What to produce:
What lines below contain the string "VERKEERSBOETE"? List them all.

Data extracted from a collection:
□ □ □ □ □ □ □
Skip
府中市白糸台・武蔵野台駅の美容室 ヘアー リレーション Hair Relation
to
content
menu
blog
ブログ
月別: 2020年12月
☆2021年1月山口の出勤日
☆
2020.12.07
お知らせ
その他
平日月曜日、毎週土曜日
□ □ □ □ □ □ □
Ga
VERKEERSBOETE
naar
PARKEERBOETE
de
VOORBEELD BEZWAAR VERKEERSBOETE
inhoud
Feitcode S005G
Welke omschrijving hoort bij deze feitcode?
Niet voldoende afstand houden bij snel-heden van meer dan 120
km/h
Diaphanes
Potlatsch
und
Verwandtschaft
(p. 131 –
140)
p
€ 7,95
□ □ □ □ □ □ □
Written reply:
VERKEERSBOETE
VOORBEELD BEZWAAR VERKEERSBOETE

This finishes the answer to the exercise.